Os vídeos são de livre acesso na plataforma
do projeto. Quem deseja se aprofundar nos temas explorados pode adquirir kits,
no próprio site, que constituem verdadeiros pacotes de atividades para
amplificar o efeito estimulante do método. Os preços variam entre R$ 70 e R$
80.
O kit dos Girassóis de Van Gogh, por exemplo,
leva para o plano dos trabalhos manuais a explanação sobre a casa amarela que o
artista habitou, na França. Lá, o artista ficou à espera do amigo Paul Gauguin,
com quem pretendia montar um ateliê. O comprador do pacote recebe uma casa em
miniatura, feita de MDF, a qual deverá lixar e pintar de amarelo. Todo o
material necessário, inclusive um girassol de papel a ser colocado na fachada
da moradia, integra o kit.
Kit dos
Girassóis de Van Gogh, do Faça Memórias em Casa
|
O do russo Wassily Kandinsky inclui uma
ecobag. Sobre a superfície dela, devem ser coladas figuras geométricas de
feltro, em alusão às formas características do trabalho do pintor.

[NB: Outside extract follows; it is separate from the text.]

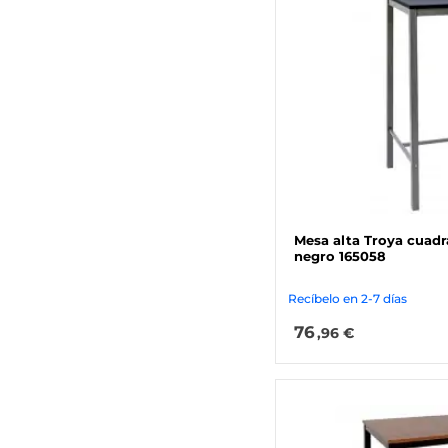
Mesa alta Troya cuadr
negro 165058
Recíbelo en 2-7 días
76
,96 €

Já o do francês Claude Monet se detém
na figura dos jardins. 'De uma flor de resina, saem fitas nas quais o paciente
escreve memórias de flores e espaços verdes', descreve a arteterapeuta.
'Depois, a flor deve ser colocada em uma caixa de madeira, como se ali
estivessem sendo guardados afetos'.
Os itens são adaptados para facilitar o manuseio.

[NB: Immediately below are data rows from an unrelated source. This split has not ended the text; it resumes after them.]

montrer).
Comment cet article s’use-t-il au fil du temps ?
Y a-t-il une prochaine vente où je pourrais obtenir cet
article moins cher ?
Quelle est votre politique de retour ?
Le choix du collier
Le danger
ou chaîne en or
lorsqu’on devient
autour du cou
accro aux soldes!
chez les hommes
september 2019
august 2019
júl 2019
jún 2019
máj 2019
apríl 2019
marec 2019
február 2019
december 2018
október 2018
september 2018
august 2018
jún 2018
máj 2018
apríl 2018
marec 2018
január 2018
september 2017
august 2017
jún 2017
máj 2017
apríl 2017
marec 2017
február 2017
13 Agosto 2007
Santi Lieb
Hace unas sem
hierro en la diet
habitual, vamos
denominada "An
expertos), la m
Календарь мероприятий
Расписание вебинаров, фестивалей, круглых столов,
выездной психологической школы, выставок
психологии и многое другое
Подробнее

É o caso dos lápis, menores que os convencionais e com pequenas bolas de isopor
acopladas para dar mais firmeza ao segurar.
‘Quero
modificar a rotina de quem é condenado ao esquecimento social’

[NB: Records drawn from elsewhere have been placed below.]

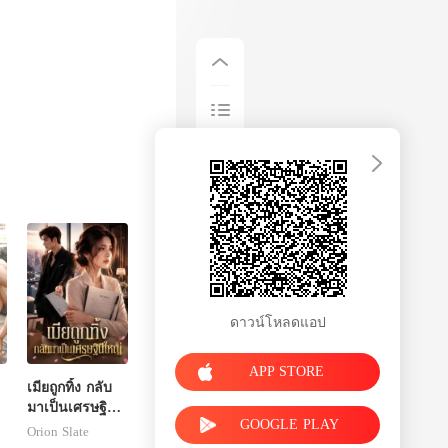
ดาวน์โหลดแอป
APP STORE
เมียถูกทิ้ง กลับ
มาเป็นเศรษฐินี
GOOGLE PLAY
ใหญ่
Orion Slate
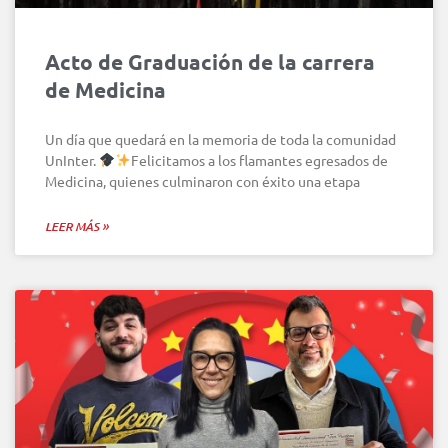
Acto de Graduación de la carrera
de Medicina
Un día que quedará en la memoria de toda la comunidad
UnInter.
Felicitamos a los flamantes egresados de
Medicina, quienes culminaron con éxito una etapa
LEER MÁS »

Pomeranz afirma que o diferencial do projeto
é o caráter lúdico, que reverbera no emocional de pacientes em tratamento de
Alzheimer e demência. 'Muitas vezes perguntam qual o sentido em falar de Monet
para alguém que tem perda de memória, já que aquilo será esquecido', diz. 'A
explicação é que algo vai permanecer, de maneira mais sutil: a sensação boa do
contato estabelecido'.
O grande poder de sua iniciativa está em
entender as necessidades de quem tem Alzheimer ou demência e, a partir de suas
limitações, oferecer qualidade de vida a essas pessoas. 'Quero modificar a
rotina de quem é condenado ao esquecimento social, algo muito pior do que a
patologia em si’.
Texto: Cristiane Pomeranz, arteterapeuta e mestra em
gerontologia | Instituto Mongeral Aegon
(JA, Mai18)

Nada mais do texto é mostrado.